Only the lines from the one with "conducted in 2025" to the end of the data below should be returned, each exactly as it stands.

*** Task material Section Begins ***

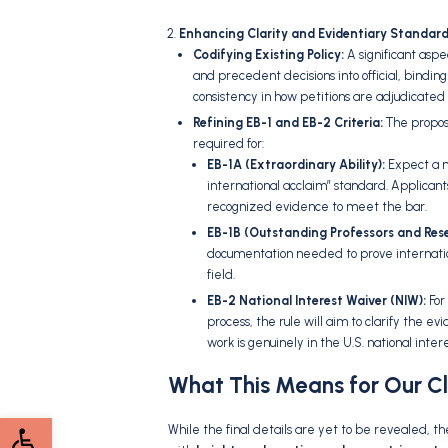
Enhancing Clarity and Evidentiary Standard
Codifying Existing Policy:
A significant aspe
and precedent decisions into official,
binding 
consistency in how petitions are adjudicated 
Refining EB-1 and EB-2 Criteria:
The proposa
required for:
EB-1A (Extraordinary Ability):
Expect a mo
international acclaim” standard.
Applicant
recognized evidence to meet the bar.
EB-1B (Outstanding Professors and Rese
documentation needed to prove internation
field.
EB-2 National Interest Waiver (NIW):
For
process,
the rule will aim to clarify the ev
work is genuinely in the U.
S.
national intere
What This Means for Our Cl
Open toolbar
While the final details are yet to be revealed,
the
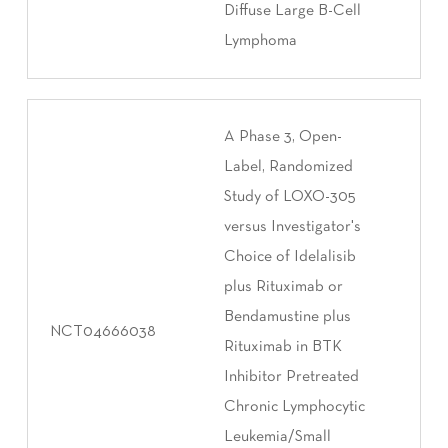
Diffuse Large B-Cell
Lymphoma
A Phase 3, Open-
Label, Randomized
Study of LOXO-305
versus Investigator's
Choice of Idelalisib
plus Rituximab or
Bendamustine plus
NCT04666038
Rituximab in BTK
Inhibitor Pretreated
Chronic Lymphocytic
Leukemia/Small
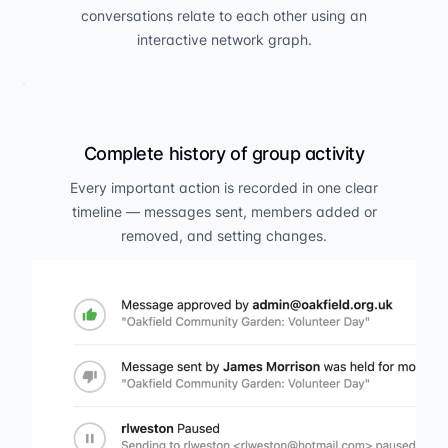
conversations relate to each other using an
interactive network graph.
Complete history of group activity
Every important action is recorded in one clear
timeline — messages sent, members added or
removed, and setting changes.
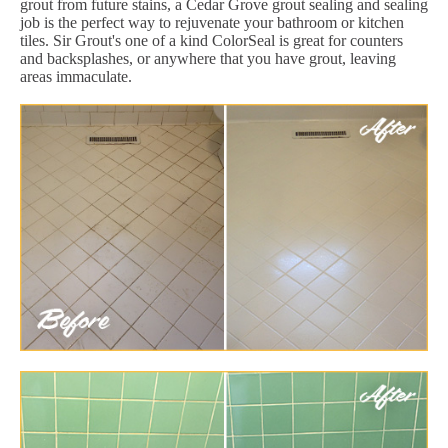
grout from future stains, a Cedar Grove grout sealing and sealing
job is the perfect way to rejuvenate your bathroom or kitchen
tiles. Sir Grout's one of a kind ColorSeal is great for counters
and backsplashes, or anywhere that you have grout, leaving
areas immaculate.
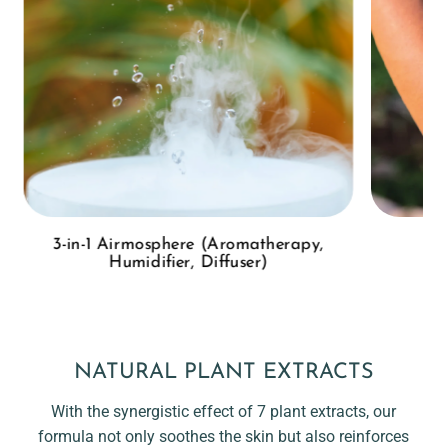
3-in-1 Airmosphere (Aromatherapy,
Humidifier, Diffuser)
NATURAL PLANT EXTRACTS
With the synergistic effect of 7 plant extracts, our
formula not only soothes the skin but also reinforces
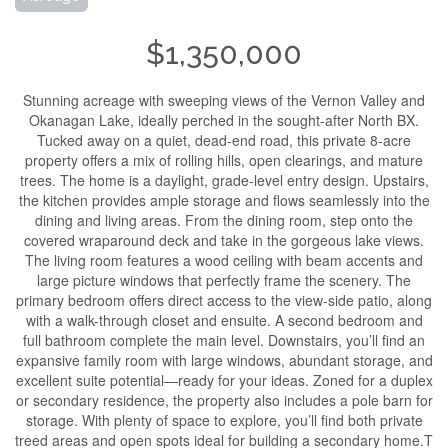
$1,350,000
Stunning acreage with sweeping views of the Vernon Valley and
Okanagan Lake, ideally perched in the sought-after North BX.
Tucked away on a quiet, dead-end road, this private 8-acre
property offers a mix of rolling hills, open clearings, and mature
trees. The home is a daylight, grade-level entry design. Upstairs,
the kitchen provides ample storage and flows seamlessly into the
dining and living areas. From the dining room, step onto the
covered wraparound deck and take in the gorgeous lake views.
The living room features a wood ceiling with beam accents and
large picture windows that perfectly frame the scenery. The
primary bedroom offers direct access to the view-side patio, along
with a walk-through closet and ensuite. A second bedroom and
full bathroom complete the main level. Downstairs, you’ll find an
expansive family room with large windows, abundant storage, and
excellent suite potential—ready for your ideas. Zoned for a duplex
or secondary residence, the property also includes a pole barn for
storage. With plenty of space to explore, you’ll find both private
treed areas and open spots ideal for building a secondary home.T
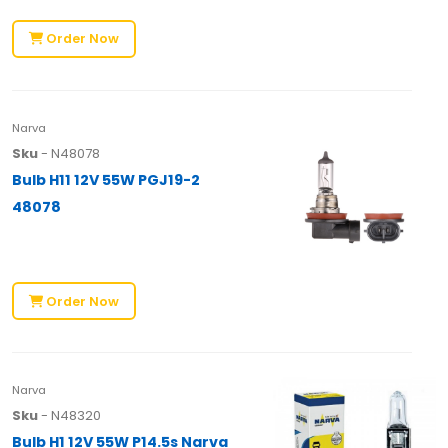
Order Now
Narva
Sku
- N48078
Bulb H11 12V 55W PGJ19-2
48078
Order Now
Narva
Sku
- N48320
Bulb H1 12V 55W P14.5s Narva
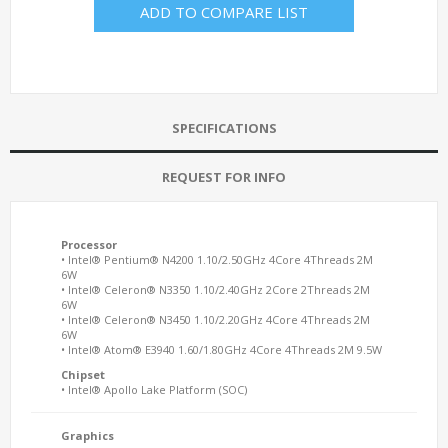
ADD TO COMPARE LIST
SPECIFICATIONS
REQUEST FOR INFO
Processor
• Intel® Pentium® N4200 1.10/2.50GHz 4Core 4Threads 2M
6W
• Intel® Celeron® N3350 1.10/2.40GHz 2Core 2Threads 2M
6W
• Intel® Celeron® N3450 1.10/2.20GHz 4Core 4Threads 2M
6W
• Intel® Atom® E3940 1.60/1.80GHz 4Core 4Threads 2M 9.5W
Chipset
• Intel® Apollo Lake Platform (SOC)
Graphics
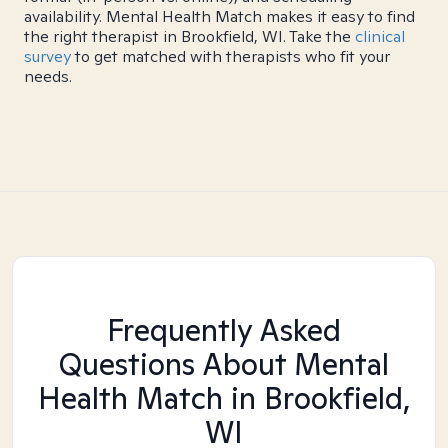
availability. Mental Health Match makes it easy to find
the right therapist in Brookfield, WI. Take the
clinical
survey
to get matched with therapists who fit your
needs.
Frequently Asked
Questions About Mental
Health Match
in Brookfield,
WI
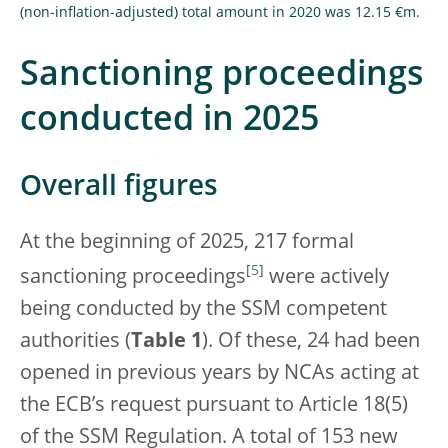
(non-inflation-adjusted) total amount in 2020 was 12.15 €m.
Sanctioning proceedings
conducted in 2025
Overall figures
At the beginning of 2025, 217 formal
[
5
]
sanctioning proceedings
were actively
being conducted by the SSM competent
authorities (
Table 1
). Of these, 24 had been
opened in previous years by NCAs acting at
the ECB’s request pursuant to Article 18(5)
of the SSM Regulation. A total of 153 new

*** Task material Section Ends ***

**Response box**
conducted in 2025
Overall figures
At the beginning of 2025, 217 formal
[
5
]
sanctioning proceedings
were actively
being conducted by the SSM competent
authorities (
Table 1
). Of these, 24 had been
opened in previous years by NCAs acting at
the ECB’s request pursuant to Article 18(5)
of the SSM Regulation. A total of 153 new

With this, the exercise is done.